So, you haven't heard from me in a while... Sorry
Here's some exciting news to make up for it. I've been invited to sit on The Orange Graduate Panel.
This Panel aims to help organisations understand how to better motivate and support graduates. Sounds self-indulgent on the graduates' part until you comtemplate that most graduates leave their first job within 9 months so there really is a lack of satisfaction out there; moreover, this is expensive if you're an employer both in terms of knowledge and skills built and lost and the cash cost of continuously recruiting. Our findings so far have been summarised by the beeb and the IoD.
The idea is we draw on our own personal experience and give our opinions on life as graduates. I've mainly been lucky; the first two jobs I had after graduating were stimulating; one on Whitehall working with very smart people, another at Library House, working with more very smart people. Both reflected the culture I had come to know at university: that asking difficult questions was a necessity and that a good working environment seeks to encourage and foster this by creating an open atmosphere and setting steep challenges for those that could handle it (at least, that was my experience).

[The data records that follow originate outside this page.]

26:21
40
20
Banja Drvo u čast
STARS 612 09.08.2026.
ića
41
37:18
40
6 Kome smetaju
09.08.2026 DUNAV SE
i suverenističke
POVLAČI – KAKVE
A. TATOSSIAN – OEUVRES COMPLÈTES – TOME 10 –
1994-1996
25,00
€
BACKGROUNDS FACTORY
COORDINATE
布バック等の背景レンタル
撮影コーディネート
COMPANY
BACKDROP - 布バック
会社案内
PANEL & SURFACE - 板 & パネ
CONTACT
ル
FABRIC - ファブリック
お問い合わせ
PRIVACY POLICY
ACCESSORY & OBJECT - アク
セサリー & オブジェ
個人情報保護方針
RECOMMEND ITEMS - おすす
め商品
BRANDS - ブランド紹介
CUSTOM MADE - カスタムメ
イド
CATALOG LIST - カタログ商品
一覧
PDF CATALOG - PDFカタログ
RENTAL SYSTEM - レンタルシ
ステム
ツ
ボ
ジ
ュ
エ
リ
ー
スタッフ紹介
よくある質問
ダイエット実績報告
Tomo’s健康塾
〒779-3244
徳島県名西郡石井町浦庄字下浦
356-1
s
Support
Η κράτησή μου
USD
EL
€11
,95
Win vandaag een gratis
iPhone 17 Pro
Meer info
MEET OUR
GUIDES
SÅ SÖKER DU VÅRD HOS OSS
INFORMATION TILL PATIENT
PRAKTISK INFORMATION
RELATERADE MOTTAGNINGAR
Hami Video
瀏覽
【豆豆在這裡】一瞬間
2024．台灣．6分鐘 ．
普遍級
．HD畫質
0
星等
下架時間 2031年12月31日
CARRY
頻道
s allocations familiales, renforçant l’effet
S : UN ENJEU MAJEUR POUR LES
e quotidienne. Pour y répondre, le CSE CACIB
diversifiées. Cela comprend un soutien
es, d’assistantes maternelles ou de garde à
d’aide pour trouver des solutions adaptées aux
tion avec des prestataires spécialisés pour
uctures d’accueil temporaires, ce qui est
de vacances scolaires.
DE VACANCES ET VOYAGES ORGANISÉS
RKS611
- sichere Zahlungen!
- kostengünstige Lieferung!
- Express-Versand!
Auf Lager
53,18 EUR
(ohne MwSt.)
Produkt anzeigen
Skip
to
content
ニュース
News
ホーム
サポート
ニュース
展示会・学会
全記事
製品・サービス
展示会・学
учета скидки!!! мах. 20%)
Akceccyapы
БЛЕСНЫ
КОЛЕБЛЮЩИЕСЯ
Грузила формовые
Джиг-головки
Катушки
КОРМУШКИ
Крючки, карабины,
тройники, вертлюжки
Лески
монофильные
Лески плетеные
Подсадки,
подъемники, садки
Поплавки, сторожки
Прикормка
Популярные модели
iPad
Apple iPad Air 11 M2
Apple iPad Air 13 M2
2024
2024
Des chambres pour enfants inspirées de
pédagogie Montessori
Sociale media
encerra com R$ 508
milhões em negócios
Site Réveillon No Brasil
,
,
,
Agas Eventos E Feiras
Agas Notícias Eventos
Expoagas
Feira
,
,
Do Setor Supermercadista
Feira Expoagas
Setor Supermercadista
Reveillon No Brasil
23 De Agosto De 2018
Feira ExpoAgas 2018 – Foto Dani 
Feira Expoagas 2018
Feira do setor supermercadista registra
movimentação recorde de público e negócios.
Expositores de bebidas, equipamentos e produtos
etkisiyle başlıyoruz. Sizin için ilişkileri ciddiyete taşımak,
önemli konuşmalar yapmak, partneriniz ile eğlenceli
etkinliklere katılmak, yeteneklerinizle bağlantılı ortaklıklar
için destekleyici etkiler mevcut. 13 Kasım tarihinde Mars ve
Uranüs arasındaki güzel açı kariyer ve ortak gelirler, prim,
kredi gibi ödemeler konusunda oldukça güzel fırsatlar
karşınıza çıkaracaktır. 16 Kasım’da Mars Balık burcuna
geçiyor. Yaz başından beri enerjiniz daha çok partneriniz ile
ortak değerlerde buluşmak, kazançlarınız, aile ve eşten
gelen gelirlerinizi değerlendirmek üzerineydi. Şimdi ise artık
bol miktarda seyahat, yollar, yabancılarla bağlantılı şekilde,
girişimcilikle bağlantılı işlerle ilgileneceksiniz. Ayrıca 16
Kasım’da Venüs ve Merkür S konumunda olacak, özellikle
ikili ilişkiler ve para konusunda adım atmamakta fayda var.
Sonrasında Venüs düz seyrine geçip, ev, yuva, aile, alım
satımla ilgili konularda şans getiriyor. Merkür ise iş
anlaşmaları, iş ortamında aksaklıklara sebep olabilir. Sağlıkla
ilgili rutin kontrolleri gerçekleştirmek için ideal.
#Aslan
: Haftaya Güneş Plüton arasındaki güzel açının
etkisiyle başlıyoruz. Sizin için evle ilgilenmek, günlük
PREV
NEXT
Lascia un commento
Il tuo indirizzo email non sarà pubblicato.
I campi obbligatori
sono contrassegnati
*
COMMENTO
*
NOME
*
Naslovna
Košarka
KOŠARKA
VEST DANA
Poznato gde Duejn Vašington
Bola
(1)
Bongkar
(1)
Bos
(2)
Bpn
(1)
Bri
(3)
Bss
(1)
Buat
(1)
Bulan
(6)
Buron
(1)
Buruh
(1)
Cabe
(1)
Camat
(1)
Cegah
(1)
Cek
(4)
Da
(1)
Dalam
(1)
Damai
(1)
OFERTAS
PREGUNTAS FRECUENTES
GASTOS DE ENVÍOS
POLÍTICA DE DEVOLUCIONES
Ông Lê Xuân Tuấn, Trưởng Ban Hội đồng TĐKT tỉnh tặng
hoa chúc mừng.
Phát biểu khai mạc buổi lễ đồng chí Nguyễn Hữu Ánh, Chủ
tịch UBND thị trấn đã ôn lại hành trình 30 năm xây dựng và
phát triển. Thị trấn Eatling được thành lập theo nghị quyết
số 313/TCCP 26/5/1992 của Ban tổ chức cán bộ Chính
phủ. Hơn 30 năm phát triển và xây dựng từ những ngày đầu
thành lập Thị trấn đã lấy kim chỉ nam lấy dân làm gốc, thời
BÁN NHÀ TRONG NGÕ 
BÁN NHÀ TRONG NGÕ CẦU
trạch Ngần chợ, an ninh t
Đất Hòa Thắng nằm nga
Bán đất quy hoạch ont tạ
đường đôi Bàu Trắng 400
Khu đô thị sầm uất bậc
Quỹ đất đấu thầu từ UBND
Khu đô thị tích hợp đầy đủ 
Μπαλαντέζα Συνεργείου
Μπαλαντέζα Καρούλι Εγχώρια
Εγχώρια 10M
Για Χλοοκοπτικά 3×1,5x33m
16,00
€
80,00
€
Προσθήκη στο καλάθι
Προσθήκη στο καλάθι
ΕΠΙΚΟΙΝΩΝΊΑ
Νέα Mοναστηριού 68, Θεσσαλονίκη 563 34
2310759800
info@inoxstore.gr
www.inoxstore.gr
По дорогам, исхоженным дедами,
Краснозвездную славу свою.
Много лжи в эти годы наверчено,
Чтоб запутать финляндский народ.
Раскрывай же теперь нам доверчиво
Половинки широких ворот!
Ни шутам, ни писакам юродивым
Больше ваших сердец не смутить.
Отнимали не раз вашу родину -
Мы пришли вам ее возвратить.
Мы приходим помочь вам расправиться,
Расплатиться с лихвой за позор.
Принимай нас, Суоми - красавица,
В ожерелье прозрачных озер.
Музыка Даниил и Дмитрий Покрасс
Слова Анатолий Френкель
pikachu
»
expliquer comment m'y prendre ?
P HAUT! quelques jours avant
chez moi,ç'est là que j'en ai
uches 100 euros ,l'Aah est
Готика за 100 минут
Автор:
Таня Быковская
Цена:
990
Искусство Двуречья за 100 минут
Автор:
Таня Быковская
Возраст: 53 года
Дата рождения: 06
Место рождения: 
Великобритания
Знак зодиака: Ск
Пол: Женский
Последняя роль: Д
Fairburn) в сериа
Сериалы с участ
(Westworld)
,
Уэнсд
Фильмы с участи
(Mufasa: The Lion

But difficult questions don't always go down well, even if they are for the greater good. A well known Minister who definitely doesn't shop at Tescos looked less than impressed when I naively asked him in my first week why we were promoting the success of a funding scheme by the number of spinouts rather than the quality of them (that's another debate). Equally, I have worked in environments where using those honed skills you developed at university, namely to question assumptions where there is no evidence or to argue conversely in order to better understand the issue is not well received because it is not perceived to be the behaviour of a team player. Rather it implies a lack of belief in the corporate doctrine. When you've lost the freedom to ask questions in an organisation, you're done for.